From the burning forests of the Amazon to the petrochemicals you aren’t told about to the endangered species being pushed to extinction you don’t know about; from synthetically pink-dyed flesh to seal bombs . . . If you care about what you eat, if you care about the environment, this is a book you need to read.

Quote from Richard’s author page on Penguin Random House

Images taken from Penguin RandomHouse

Richard is not the only successful author in the Flanagan family. His brother, Martin, has published 16 books and is seen by many as the eminent voice in Australian Rules Football (AFL) journalism.

Photo courtesy of The Mercury

Martin’s sports memoir, “A Wink From the Universe,” tells the story of AFL’s perpetual underdogs, the Western Bulldogs. A footy team from the hard working, blue collar Melbourne suburb of Footscray, the Sons of the West are my beloved football team. Watch Flanagan’s interview about his book, published on the team’s website.

A staunch supporter of the AFL in Tasmania, Martin writes with conviction, expertise and passion. His recent piece for The Age about football culture dying in Tasmania is a sad indictment on mainlanders taking Tasmanians for granted – again. Some might say, ‘as usual.’

Martin also writes political pieces, often scathing, of relations between Indigenous and non-Indigenous Australians. His Footyology article on the Uluru Statement from the Heart reduced me to tears as I saw so much of myself in it, and felt ashamed. I grew up knowing so little about Tasmanian Indigenous culture and history, never even realising I shared a classroom with First Nations kids. Clearly acknowledging and understanding Indigenous issues and our shared past has never been more important.

Further reading about Martin and his extensive body of work can be found on the Only Tasmania website.

About guest curator, Bec Taylor

I’m Bec Taylor, the EY3 – Grade 2 cybrarian* at the International School of Beijing, China. I’m a global nomad with Australian roots and a Chinese family home – all my immediate family have lived and worked in Beijing as international school teachers for many, many years.  

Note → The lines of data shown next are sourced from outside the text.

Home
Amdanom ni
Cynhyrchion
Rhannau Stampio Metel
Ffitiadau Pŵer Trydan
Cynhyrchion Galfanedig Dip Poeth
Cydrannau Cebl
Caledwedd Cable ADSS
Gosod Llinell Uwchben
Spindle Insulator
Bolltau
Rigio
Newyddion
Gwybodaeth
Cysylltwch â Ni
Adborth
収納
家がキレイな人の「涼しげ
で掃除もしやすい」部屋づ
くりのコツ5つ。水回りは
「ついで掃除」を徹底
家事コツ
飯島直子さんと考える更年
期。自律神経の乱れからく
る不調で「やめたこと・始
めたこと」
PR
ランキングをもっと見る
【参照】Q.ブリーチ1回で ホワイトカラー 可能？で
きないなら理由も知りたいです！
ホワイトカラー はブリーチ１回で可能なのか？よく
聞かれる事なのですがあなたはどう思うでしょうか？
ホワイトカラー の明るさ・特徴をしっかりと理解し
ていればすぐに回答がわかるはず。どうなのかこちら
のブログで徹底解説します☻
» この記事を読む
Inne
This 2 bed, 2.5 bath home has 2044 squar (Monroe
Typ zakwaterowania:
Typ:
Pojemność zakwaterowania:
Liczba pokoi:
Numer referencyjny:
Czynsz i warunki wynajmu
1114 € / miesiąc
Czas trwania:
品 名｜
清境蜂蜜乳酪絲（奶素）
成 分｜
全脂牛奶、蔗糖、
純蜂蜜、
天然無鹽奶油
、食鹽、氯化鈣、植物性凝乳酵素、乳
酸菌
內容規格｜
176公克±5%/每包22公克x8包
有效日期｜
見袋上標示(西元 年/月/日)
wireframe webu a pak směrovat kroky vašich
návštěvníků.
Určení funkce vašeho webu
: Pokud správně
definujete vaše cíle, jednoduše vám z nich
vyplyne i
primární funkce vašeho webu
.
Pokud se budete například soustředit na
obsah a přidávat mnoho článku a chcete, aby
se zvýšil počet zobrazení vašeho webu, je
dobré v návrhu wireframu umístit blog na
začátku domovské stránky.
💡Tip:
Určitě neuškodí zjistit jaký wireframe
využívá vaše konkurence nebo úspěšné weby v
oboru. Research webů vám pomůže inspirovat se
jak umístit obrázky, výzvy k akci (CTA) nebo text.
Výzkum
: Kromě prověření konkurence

Overly enthusiastic about everything especially children’s literature, Australian Rules Football (go Doggies!) and food, glorious food, I am easily bribed with coffee and dark chocolate. I am a passionate advocate of social justice, female financial literacy, and finding ways to tread more lightly on the planet. Alongside the demands of a busy family and professional life, I enjoy cultivating community through volunteer work that focuses on healthy families.

I am the current Chair of the Chinese international schools reading promotion, the Panda Book Awards. Titles chosen for the shortlists of the Panda Book Awards meet selection criteria that focus on social justice, diversity and inclusion by up and coming authors and illustrators from across the world. There is an added spotlight on titles that feature Asian settings, characters or creators. 

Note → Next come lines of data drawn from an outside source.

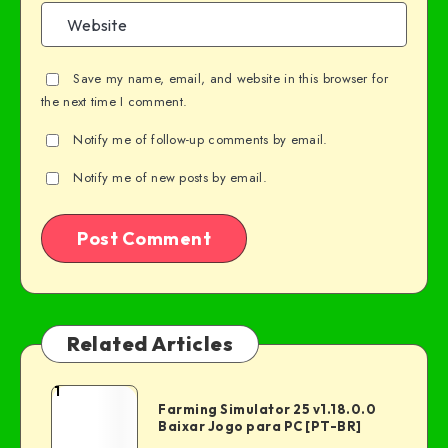
Save my name, email, and website in this browser for
the next time I comment.
Notify me of follow-up comments by email.
Notify me of new posts by email.
Related Articles
1
Farming Simulator 25 v1.18.0.0
Baixar Jogo para PC [PT-BR]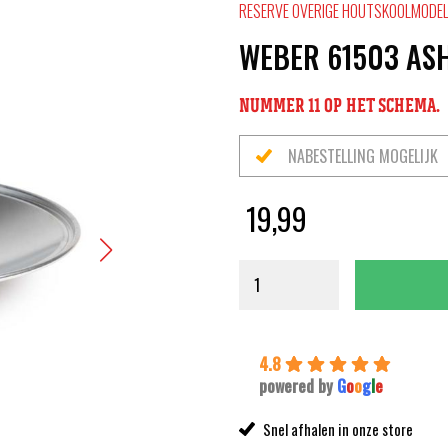
RESERVE OVERIGE HOUTSKOOLMODE
WEBER 61503 ASH
NUMMER 11 OP HET SCHEMA.
NABESTELLING MOGELIJK
19,99
4.8
powered by
G
o
o
g
l
e
Snel afhalen in onze store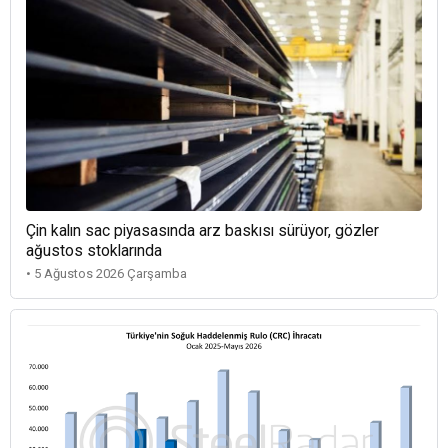
Çin kalın sac piyasasında arz baskısı sürüyor, gözler
ağustos stoklarında
• 5 Ağustos 2026 Çarşamba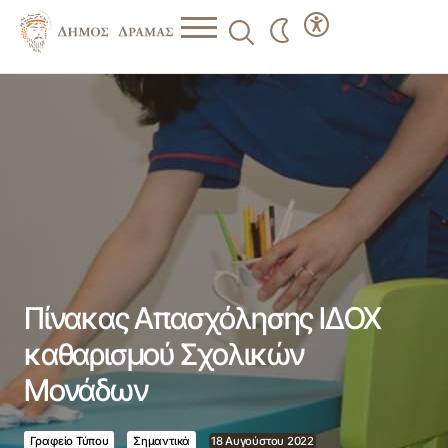
Πίνακας Απασχόλησης ΙΔΟΧ καθαρισμού Σχολικών
Μονάδων
Πίνακας Απασχόλησης ΙΔΟΧ
καθαρισμού Σχολικών
Μονάδων
Γραφείο Τύπου
Σημαντικά
18 Αυγούστου 2022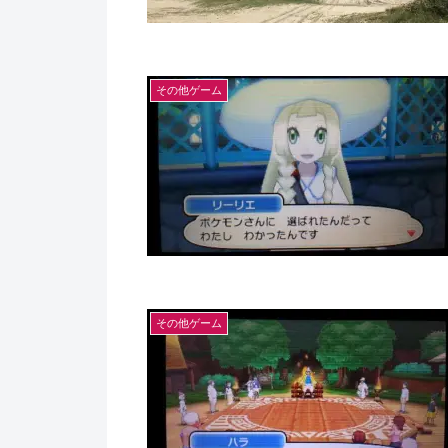
その他ゲーム
その他ゲーム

The educational hills I will die on are:

  • a child’s right to choose what they love to read,
  • there is serious magic in reading aloud,
  • and the belief that schools are happier, more equitable places with better academic outcomes when the properly funded school library is well staffed with qualified, collaborative and passionate professionals.

*a fancy name that formalises and acknowledges the incredible work teacher librarians do each day to find authentic ways to integrate and explore educational technology in order to capture, expand, and enhance student learning.

I would like to pay my respects to the traditional custodians of the land, the Palawa people of Tasmania, and to their Elders, past, present, and emerging. I acknowledge their deep spiritual connection to the land and their ongoing contributions to the culture of this nation.